بسم الله الرحمن الرحيم

السلام عليكم ورحمة الله وبركاته

الحمد لله والصلاة والسلام على رسول الله وعلى آله وصحبه ومن والاه. أما بعد

Ihwati fillah rahimani wa rahimakumullahu jami’an yang dimuliakan Allah Subhanahu Wa Ta ‘ala, yang pertama saya panjatkan puji dan syukur kepada Allah subhanahu Wa Ta ‘ala yang telah melimpahkan nikmat-nikmat-Nya kepada kita semua.

Kemudian shalawat dan salam kita sampaikan kepada Baginda Nabi Muhammad Shallallahu ‘alaihi Wa Sallam.

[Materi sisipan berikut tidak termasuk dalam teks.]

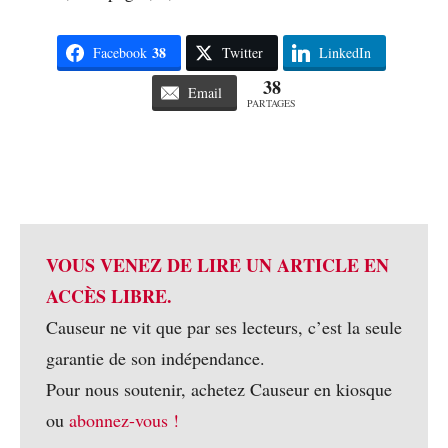
38
Facebook
Twitter
LinkedIn
38
Email
PARTAGES
VOUS VENEZ DE LIRE UN ARTICLE EN
ACCÈS LIBRE.
Causeur ne vit que par ses lecteurs, c’est la seule
garantie de son indépendance.
Pour nous soutenir, achetez Causeur en kiosque
ou
abonnez-vous !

Kali ini saya akan membahas tentang hukum berpuasa pada hari Syak (diragukan), apakah diperbolehkan berpuasa pada hari syak ataukah tidak?

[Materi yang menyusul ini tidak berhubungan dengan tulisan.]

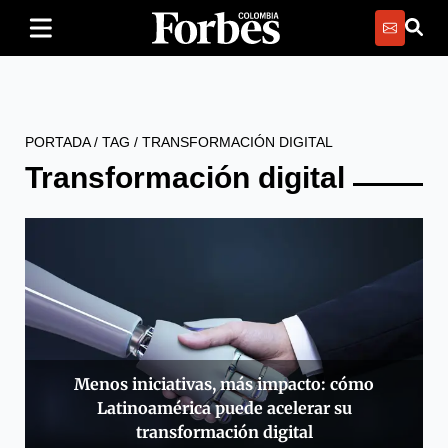
PORTADA
/
TAG
/
TRANSFORMACIÓN DIGITAL
Transformación digital
Menos iniciativas, más impacto: cómo
Latinoamérica puede acelerar su
transformación digital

Hari syak menurut jumhur ulama adalah hari yang diragukan apakah hari tersebut masih termasuk bulan Sya’ban atau sudah masuk bulan Ramadhan karena pada hari itu hilal tidak terlihat disebabkan tertutup mendung atau asap dan biasanya hari syak jatuh pada hari ketiga puluh bulan Sya’ban.

Berdasarkan hadis Nabi shallallahu ‘alaihi wa sallam jika pada saat tenggelamnya matahari pada hari kedua puluh sembilan dan masuk hari ketiga puluh bulan Sya’ban tidak terlihat hilal disebabkan karena mendung atau asap, Rasulullah shallallahu ‘alaihi wa sallam memerintahkan supaya bulan Sya’ban tersebut disempurnakan menjadi tiga puluh hari, Rasulullah shallallahu ‘alaihi wa sallam bersabda,

فَإِنْ غُبِّيَ عَلَيْكُم، فَأَكْمِلُوْا عِدَّةَ شَعْبَانَ ثَلَاثِيْنَ. أخرجه البخاري: 1909

“Jika tertutup (mendung) atas kalian (sehingga tidak bisa meliohat hilal) maka sempurnakanlah hitungan bulan Sya’ban tiga puluh hari. HR: Bukhori: 1909.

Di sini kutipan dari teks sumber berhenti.